Anonymous wrote:I am a seventh year biglaw associate with two young children and a nonlawyer husband who works normal 40-hour weeks. I always thought that I wanted to make partner, and my firm tells me that I will next year.
Problem is that I hate the job. I hate dealing with clients. I hate supervising junior associates. I hate working crazy hours and rarely spending quality time with family.
So I have an offer to go in house at a client. Really nice GC and attorneys. The hours are 9-5ish (I know because I work with them). The pay is decent 200k plus bonus and equity, but not the 700k+ I would be making if I stayed on as partner.
I am leaning toward taking in house job. But I worked for so long to make partner that it seems insane to quit now.
Anonymous wrote:Anonymous wrote:The thing is that when you make partner, you life will not change. Sure, you will have more $, but you will work just as hard and will be just as miserable. Do you want 30 more years of this? Your choice depends on the answer.

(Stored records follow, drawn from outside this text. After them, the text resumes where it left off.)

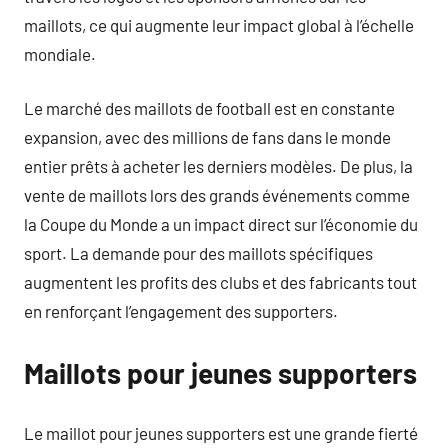
maillots, ce qui augmente leur impact global à l’échelle
mondiale.
Le marché des maillots de football est en constante
expansion, avec des millions de fans dans le monde
entier prêts à acheter les derniers modèles. De plus, la
vente de maillots lors des grands événements comme
la Coupe du Monde a un impact direct sur l’économie du
sport. La demande pour des maillots spécifiques
augmentent les profits des clubs et des fabricants tout
en renforçant l’engagement des supporters.
Maillots pour jeunes supporters
Le maillot pour jeunes supporters est une grande fierté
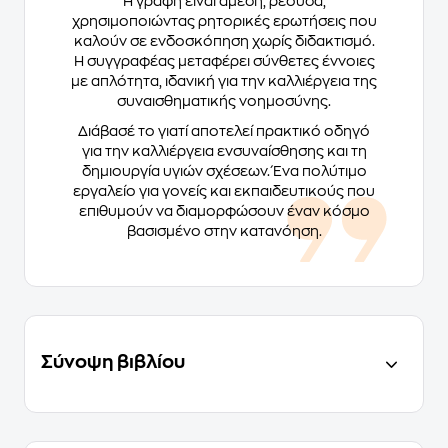
Η γραφή είναι άμεση, ρέουσα,
χρησιμοποιώντας ρητορικές ερωτήσεις που
καλούν σε ενδοσκόπηση χωρίς διδακτισμό.
Η συγγραφέας μεταφέρει σύνθετες έννοιες
με απλότητα, ιδανική για την καλλιέργεια της
συναισθηματικής νοημοσύνης.
Διάβασέ το γιατί αποτελεί πρακτικό οδηγό
για την καλλιέργεια ενσυναίσθησης και τη
δημιουργία υγιών σχέσεων. Ένα πολύτιμο
εργαλείο για γονείς και εκπαιδευτικούς που
επιθυμούν να διαμορφώσουν έναν κόσμο
βασισμένο στην κατανόηση.
Σύνοψη βιβλίου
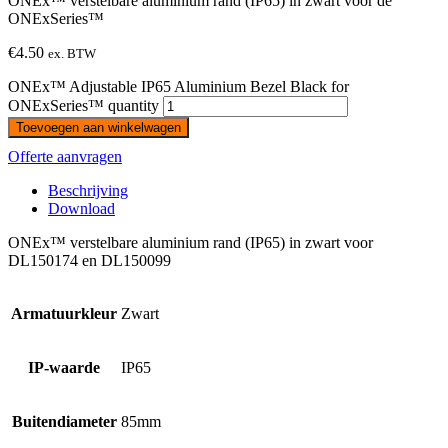
ONEx™ verstelbare aluminium rand (IP65) in zwart voor de
ONExSeries™
€
4.50
ex. BTW
ONEx™ Adjustable IP65 Aluminium Bezel Black for
ONExSeries™ quantity
Toevoegen aan winkelwagen
Offerte aanvragen
Beschrijving
Download
ONEx™ verstelbare aluminium rand (IP65) in zwart voor
DL150174 en DL150099
Armatuurkleur
Zwart
IP-waarde
IP65
Buitendiameter
85mm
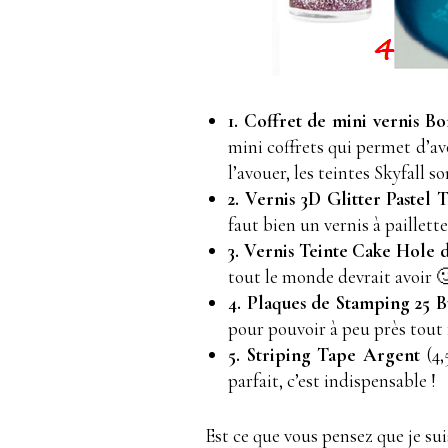
1. Coffret de mini vernis Bo
mini coffrets qui permet d’avo
l’avouer, les teintes Skyfall s
2. Vernis 3D Glitter Pastel 
faut bien un vernis à paillett
3. Vernis Teinte Cake Hole
tout le monde devrait avoir 
4. Plaques de Stamping 25 
pour pouvoir à peu près tout 
5. Striping Tape Argent
(4,
parfait, c’est indispensable !
Est ce que vous pensez que je su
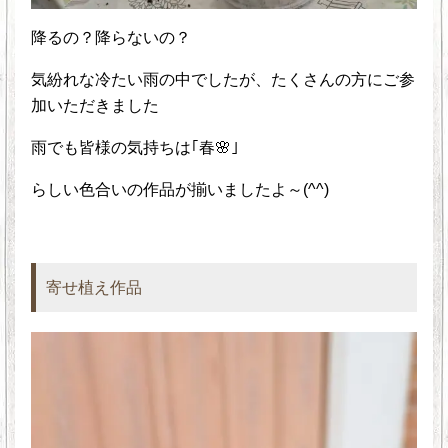
降るの？降らないの？
気紛れな冷たい雨の中でしたが、たくさんの方にご参
加いただきました
雨でも皆様の気持ちは｢春🌸｣
らしい色合いの作品が揃いましたよ～(^^)
寄せ植え作品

As they say, the prize for winning the pie eating contest is more pie.
Anonymous wrote:I am 10 years out and in-house with a mid-sized company. I make $180K plus another $30-$40K in bonus. I left big law and a lot of money on the table. But I am home every single night for dinner with my husband and kids. I almost never work evenings, and I never work weekends. I don't check my email on vacation. I never miss a school performance, doctor's appointment, etc. My husband makes about as much money as me. It is more than enough, and way more than so many people in this area make. I feel so blessed! Maybe we would drive nicer cars or splurge more on fancier vacations if I had stayed in big law-- but I don't feel like my life is missing anything because I drive a Honda instead of a Lexis. Do you really need that much money, or are you just going to leave it behind when you die? I'm not asking that to be morbid, just saying that at some point the extra money isn't worth the time that you are giving up in return. Only you know where that balance tips for you.
Anonymous wrote:Take it because $200K plus in-house jobs are not easy to find and there is a lot of competition for them.